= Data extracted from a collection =
=== Begin Enclosure ===

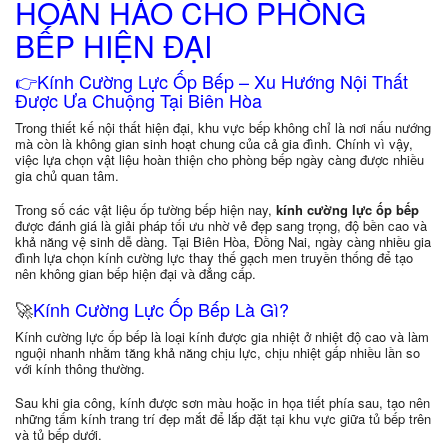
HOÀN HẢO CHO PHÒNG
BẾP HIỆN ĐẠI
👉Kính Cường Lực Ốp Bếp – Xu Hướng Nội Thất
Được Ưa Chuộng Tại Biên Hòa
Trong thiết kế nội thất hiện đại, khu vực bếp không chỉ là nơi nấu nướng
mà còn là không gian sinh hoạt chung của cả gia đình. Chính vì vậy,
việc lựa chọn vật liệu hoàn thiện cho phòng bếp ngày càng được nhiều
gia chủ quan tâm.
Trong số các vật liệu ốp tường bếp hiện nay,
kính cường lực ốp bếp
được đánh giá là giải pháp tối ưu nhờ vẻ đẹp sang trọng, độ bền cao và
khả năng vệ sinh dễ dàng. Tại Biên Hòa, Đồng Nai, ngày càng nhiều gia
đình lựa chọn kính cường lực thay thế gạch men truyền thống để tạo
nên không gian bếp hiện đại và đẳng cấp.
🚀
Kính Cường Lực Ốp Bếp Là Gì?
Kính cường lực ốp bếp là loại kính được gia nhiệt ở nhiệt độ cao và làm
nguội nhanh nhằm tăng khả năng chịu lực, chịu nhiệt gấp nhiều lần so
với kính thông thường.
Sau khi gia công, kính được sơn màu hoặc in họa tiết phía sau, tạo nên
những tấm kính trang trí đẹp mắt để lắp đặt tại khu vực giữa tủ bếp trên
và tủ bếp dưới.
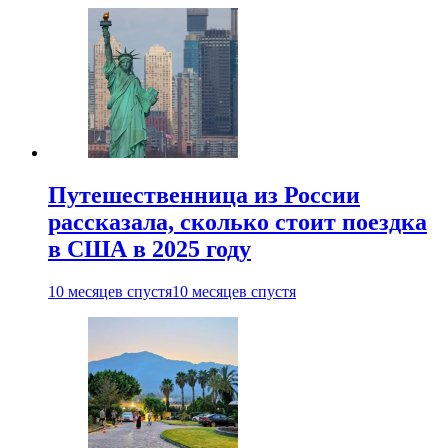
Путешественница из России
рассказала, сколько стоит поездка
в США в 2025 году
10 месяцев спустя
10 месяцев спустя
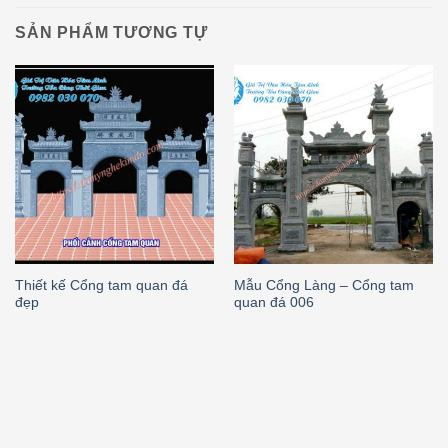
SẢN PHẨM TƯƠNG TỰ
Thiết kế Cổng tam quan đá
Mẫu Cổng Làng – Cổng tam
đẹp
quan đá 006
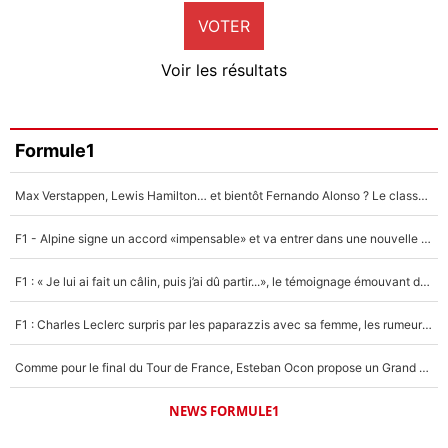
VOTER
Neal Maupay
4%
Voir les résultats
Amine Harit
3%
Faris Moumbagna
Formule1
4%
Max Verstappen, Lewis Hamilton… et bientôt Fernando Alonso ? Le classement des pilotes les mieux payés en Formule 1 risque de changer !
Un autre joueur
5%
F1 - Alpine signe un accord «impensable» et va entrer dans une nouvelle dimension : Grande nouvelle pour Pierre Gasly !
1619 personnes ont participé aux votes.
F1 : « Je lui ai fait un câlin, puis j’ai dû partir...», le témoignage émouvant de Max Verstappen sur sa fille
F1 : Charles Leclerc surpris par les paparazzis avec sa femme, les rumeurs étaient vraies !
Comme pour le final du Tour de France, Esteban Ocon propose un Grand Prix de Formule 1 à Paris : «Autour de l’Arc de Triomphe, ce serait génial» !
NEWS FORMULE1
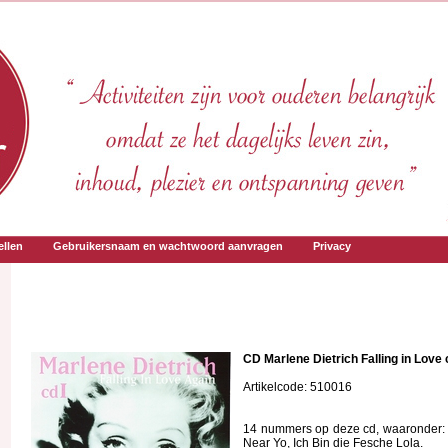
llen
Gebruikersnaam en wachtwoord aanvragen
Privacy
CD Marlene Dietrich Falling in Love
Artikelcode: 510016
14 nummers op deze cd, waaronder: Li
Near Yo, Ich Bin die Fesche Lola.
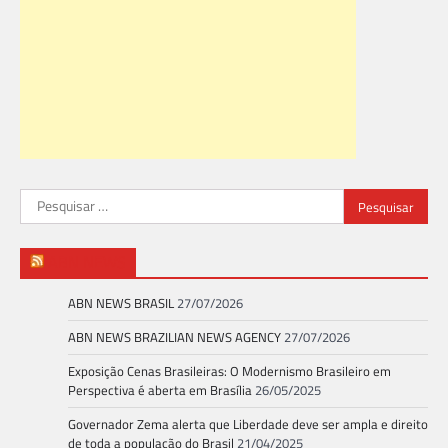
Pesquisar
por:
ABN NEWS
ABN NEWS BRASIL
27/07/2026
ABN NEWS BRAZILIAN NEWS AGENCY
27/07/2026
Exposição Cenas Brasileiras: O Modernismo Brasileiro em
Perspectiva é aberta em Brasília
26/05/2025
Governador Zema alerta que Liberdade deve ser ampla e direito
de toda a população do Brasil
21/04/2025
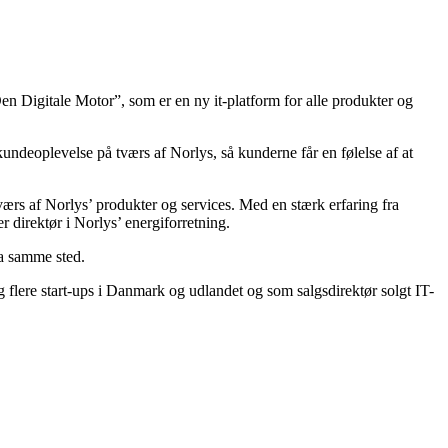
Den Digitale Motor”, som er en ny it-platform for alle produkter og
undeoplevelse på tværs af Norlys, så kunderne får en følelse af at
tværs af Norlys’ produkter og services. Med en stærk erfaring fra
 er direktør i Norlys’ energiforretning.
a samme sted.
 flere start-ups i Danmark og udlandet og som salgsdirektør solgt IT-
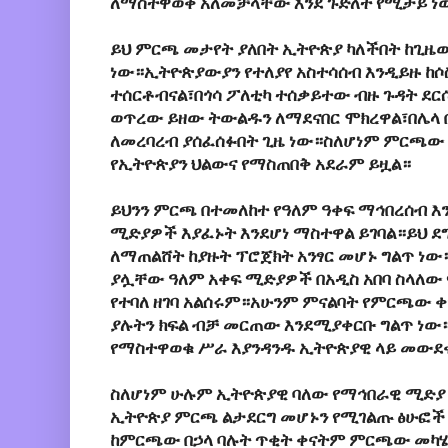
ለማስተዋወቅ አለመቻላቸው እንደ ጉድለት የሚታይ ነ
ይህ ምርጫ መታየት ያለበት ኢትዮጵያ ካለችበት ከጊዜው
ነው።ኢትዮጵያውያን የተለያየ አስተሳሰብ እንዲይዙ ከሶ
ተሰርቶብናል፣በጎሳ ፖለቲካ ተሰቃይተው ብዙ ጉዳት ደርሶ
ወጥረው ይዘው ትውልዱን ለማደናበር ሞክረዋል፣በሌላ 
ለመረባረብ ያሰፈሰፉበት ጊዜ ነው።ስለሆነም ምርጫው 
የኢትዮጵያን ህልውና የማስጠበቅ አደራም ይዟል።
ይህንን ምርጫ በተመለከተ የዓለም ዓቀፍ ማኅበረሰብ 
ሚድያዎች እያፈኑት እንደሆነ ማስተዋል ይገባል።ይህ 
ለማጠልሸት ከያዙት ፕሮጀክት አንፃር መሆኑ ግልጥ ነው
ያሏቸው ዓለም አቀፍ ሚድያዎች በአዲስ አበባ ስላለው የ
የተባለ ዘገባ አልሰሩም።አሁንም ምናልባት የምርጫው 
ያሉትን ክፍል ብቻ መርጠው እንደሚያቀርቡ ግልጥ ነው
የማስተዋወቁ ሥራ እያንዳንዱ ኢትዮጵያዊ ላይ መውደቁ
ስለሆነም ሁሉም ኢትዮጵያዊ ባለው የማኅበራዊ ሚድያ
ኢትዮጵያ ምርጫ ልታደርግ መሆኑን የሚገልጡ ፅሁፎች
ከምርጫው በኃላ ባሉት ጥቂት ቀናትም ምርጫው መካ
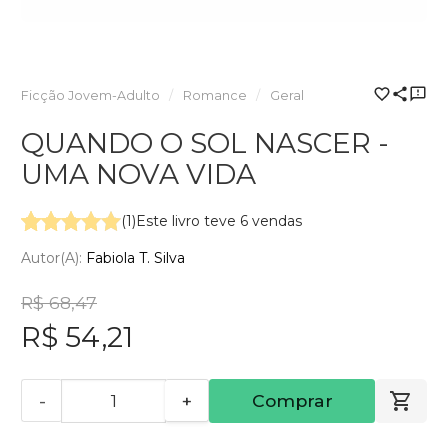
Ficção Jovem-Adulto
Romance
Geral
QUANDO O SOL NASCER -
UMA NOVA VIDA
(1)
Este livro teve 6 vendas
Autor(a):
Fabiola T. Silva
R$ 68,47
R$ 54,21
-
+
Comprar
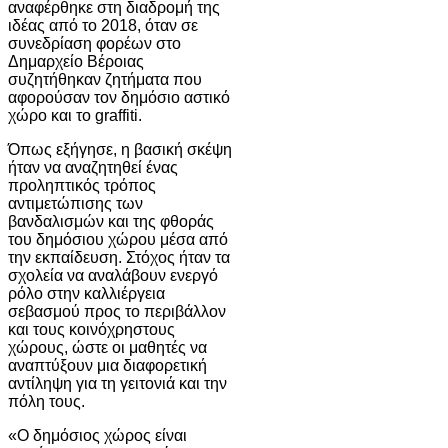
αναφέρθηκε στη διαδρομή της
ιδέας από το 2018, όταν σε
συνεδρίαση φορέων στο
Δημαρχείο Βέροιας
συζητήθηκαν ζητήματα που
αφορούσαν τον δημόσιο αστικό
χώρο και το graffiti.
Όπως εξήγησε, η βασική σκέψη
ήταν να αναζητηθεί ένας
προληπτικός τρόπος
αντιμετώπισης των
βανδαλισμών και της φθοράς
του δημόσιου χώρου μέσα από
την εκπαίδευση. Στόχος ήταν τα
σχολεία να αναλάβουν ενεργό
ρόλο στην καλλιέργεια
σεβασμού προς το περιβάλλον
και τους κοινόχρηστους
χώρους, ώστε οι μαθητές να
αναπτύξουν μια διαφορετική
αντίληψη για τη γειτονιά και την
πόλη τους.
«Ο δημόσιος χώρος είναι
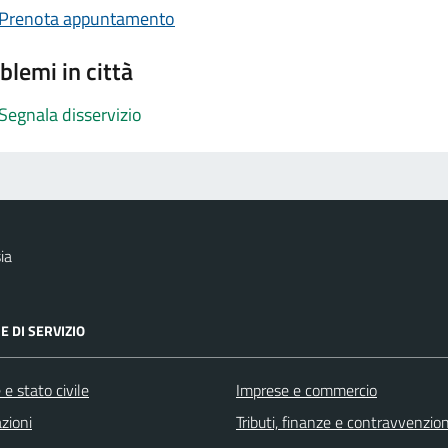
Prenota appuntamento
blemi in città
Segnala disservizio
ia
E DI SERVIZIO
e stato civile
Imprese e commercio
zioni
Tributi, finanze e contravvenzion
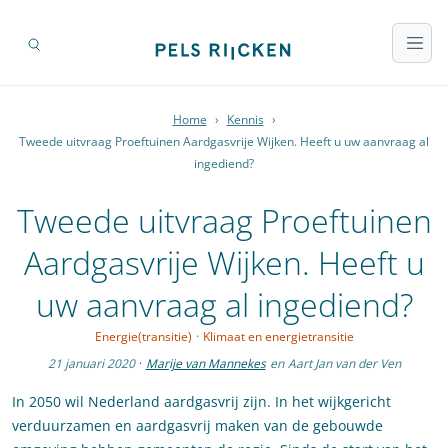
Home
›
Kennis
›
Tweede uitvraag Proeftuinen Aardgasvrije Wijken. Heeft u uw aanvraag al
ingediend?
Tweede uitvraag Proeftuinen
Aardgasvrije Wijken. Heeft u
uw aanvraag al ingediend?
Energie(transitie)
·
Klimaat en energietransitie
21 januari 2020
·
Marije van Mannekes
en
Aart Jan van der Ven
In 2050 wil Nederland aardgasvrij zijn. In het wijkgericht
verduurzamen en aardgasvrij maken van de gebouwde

=== End Enclosure ===

= REQUIRED WORK =
When the entries above show the word "liệu" in a line, copy that line out.

= RESULT OF THE EXERCISE =
việc lựa chọn vật liệu hoàn thiện cho phòng bếp ngày càng được nhiều
Trong số các vật liệu ốp tường bếp hiện nay,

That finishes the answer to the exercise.